We first estimated risk-adjusted hospital mortality rates with all three procedures during 2003–04. We defined mortality as death within 30 days of operation or prior to hospital discharge. We use this definition because the 30-day cut-off is somewhat arbitrary, and when a death occurs in the hospital after major elective surgery it is almost certainly attributable to the operation itself or complications from the surgery. We adjusted for patient age, gender, race, urgency of operation, median ZIP-code income, and coexisting medical conditions. Coexisting medical conditions were obtained from secondary diagnoses in the claims data using the methods of Elixhauser (Southern, Quan, and Ghali 2004 (link)). Using logistic regression, we estimated the expected number of deaths in each hospital and then divided the observed deaths by this expected number of deaths to obtain the ratio of observed to expected mortality (O/E ratio). We then multiplied the O/E ratio by the average mortality rate to obtain a risk-adjusted mortality rate for each hospital.
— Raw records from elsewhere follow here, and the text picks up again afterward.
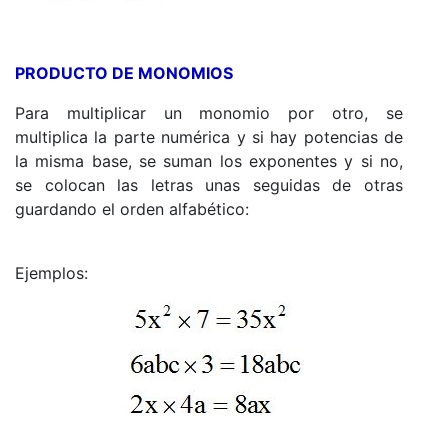
PRODUCTO DE MONOMIOS
Para multiplicar un monomio por otro, se
multiplica la parte numérica y si hay potencias de
la misma base, se suman los exponentes y si no,
se colocan las letras unas seguidas de otras
guardando el orden alfabético:
Ejemplos:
We next used hierarchical modeling techniques to adjust these mortality estimates for reliablity (See Technical Appendix for details). Using random effects logistic regression models, we generated empirical Bayes predictions of mortality for each hospital (Morris 1983 ; Normand, Glickman, and Gatsonis 1997 ). This technique shrinks the point estimate of mortality back towards the average mortality rate, with the amount of shrinkage proportional to the reliability at each hospital. Reliability is a measure of precision and is a function of both hospital sample size (which determines “noise” variation) and the amount of true variation across hospitals (“signal”). For example, for hospitals with low caseloads of a particular procedure, mortality rates have lower reliability and are shrunk more towards the average mortality. For hospitals with high caseloads, mortality rates are more reliable and shrunk less towards the average mortality. The resulting reliability adjusted mortality is considered the best estimate of a hospital’s “true” mortality rate with each operation (Morris 1983 ).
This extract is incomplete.